(Records contained in a dataset)
[Start of section]
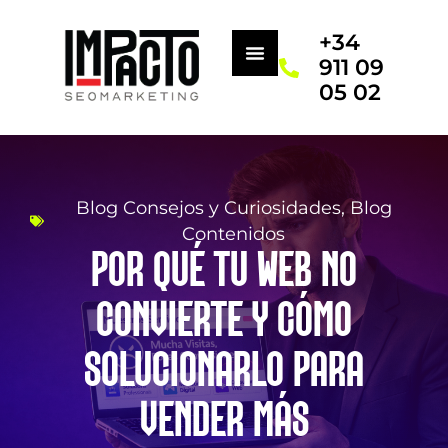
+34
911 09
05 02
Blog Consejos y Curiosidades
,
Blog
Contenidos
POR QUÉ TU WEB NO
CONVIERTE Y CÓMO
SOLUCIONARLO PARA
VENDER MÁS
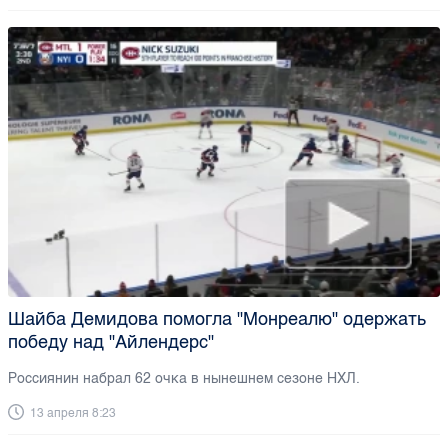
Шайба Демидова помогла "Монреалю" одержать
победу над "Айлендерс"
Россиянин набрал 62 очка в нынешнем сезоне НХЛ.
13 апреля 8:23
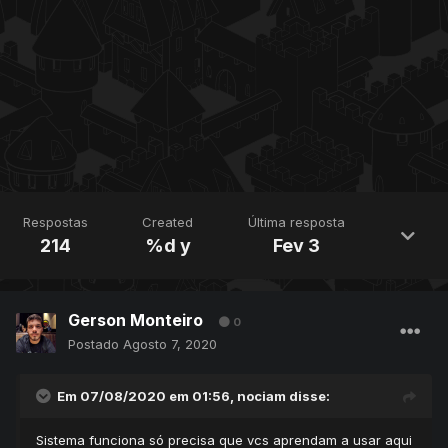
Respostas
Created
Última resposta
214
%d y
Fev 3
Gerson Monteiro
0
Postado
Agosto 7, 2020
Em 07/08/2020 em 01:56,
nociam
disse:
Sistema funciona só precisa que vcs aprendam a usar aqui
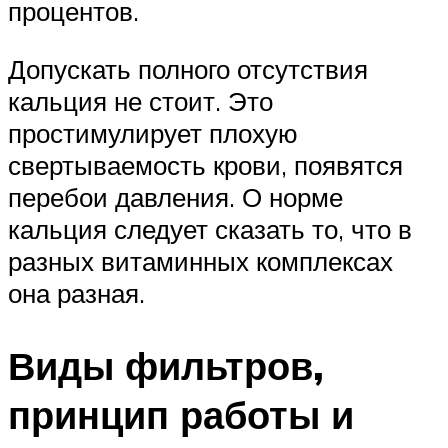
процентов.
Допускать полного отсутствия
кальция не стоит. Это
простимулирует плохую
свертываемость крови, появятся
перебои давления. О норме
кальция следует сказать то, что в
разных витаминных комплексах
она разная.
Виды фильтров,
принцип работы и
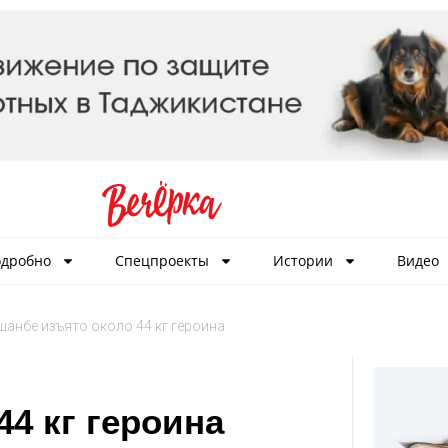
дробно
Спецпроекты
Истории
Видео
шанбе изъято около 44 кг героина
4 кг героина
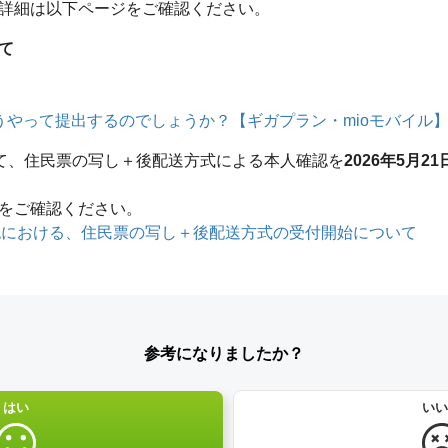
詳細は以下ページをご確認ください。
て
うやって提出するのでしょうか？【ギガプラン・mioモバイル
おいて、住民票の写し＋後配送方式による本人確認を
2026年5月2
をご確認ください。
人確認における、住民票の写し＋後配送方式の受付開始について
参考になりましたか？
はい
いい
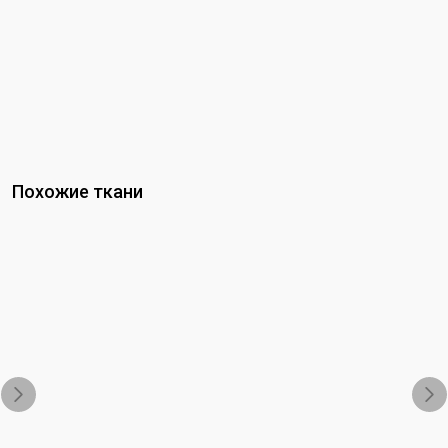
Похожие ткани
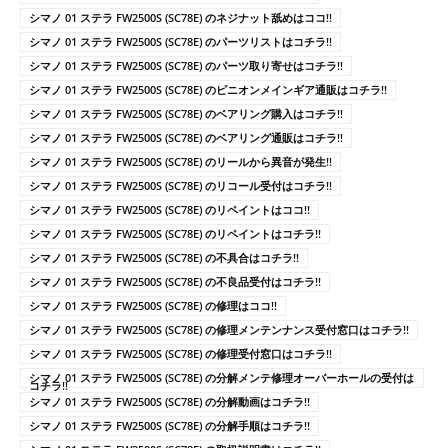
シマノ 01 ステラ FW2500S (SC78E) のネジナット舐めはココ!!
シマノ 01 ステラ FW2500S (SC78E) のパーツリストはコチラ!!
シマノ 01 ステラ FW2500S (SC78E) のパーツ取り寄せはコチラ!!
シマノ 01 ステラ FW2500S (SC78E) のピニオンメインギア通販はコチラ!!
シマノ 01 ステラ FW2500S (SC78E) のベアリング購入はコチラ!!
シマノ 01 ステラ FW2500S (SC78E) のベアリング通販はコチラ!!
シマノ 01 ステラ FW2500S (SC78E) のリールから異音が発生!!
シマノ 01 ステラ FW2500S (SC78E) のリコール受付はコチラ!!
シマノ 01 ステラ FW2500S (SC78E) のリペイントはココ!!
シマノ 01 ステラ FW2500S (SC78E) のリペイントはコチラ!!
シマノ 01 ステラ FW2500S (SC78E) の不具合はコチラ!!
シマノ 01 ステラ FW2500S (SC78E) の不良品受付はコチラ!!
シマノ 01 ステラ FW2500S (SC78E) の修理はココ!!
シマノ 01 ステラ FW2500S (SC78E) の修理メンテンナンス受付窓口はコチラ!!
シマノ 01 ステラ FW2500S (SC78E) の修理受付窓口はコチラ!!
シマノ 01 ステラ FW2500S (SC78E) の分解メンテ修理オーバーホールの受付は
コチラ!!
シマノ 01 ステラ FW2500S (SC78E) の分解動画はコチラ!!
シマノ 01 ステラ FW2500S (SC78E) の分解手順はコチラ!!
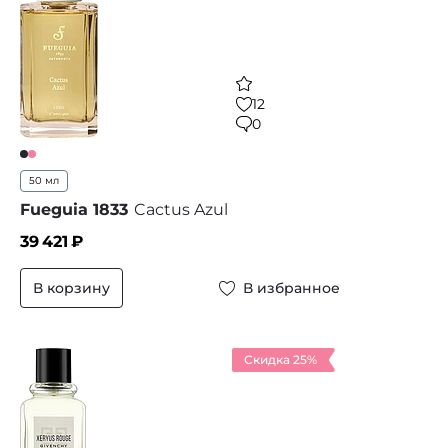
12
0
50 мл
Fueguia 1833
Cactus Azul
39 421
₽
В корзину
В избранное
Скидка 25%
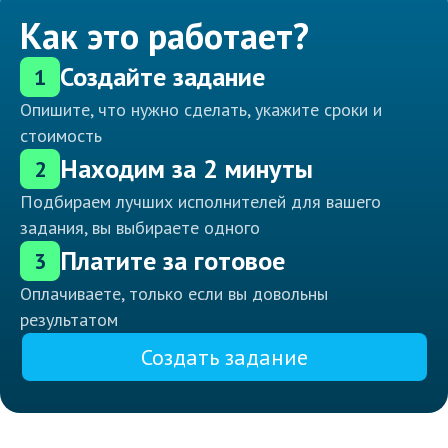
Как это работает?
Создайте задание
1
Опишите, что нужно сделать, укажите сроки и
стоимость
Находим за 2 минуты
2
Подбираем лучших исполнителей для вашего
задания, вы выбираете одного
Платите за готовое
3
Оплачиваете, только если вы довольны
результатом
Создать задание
[End of section]
▶ Prompt: Going by the data above, give back only the lines from the one containing "кальция не стоит. Это" through the one containing "シマノ 01 ステラ FW2500S (SC78E) の不具合はコチラ!!", exactly as they stand, both ends included and no images.

▶ Output:
кальция не стоит. Это
простимулирует плохую
свертываемость крови, появятся
перебои давления. О норме
кальция следует сказать то, что в
разных витаминных комплексах
она разная.
Виды фильтров,
принцип работы и
дробно
Спецпроекты
Истории
Видео
шанбе изъято около 44 кг героина
4 кг героина
詳細は以下ページをご確認ください。
て
うやって提出するのでしょうか？【ギガプラン・mioモバイル
おいて、住民票の写し＋後配送方式による本人確認を
2026年5月2
をご確認ください。
人確認における、住民票の写し＋後配送方式の受付開始について
参考になりましたか？
はい
いい
Похожие ткани
シマノ 01 ステラ FW2500S (SC78E) のネジナット舐めはココ!!
シマノ 01 ステラ FW2500S (SC78E) のパーツリストはコチラ!!
シマノ 01 ステラ FW2500S (SC78E) のパーツ取り寄せはコチラ!!
シマノ 01 ステラ FW2500S (SC78E) のピニオンメインギア通販はコチラ!!
シマノ 01 ステラ FW2500S (SC78E) のベアリング購入はコチラ!!
シマノ 01 ステラ FW2500S (SC78E) のベアリング通販はコチラ!!
シマノ 01 ステラ FW2500S (SC78E) のリールから異音が発生!!
シマノ 01 ステラ FW2500S (SC78E) のリコール受付はコチラ!!
シマノ 01 ステラ FW2500S (SC78E) のリペイントはココ!!
シマノ 01 ステラ FW2500S (SC78E) のリペイントはコチラ!!
シマノ 01 ステラ FW2500S (SC78E) の不具合はコチラ!!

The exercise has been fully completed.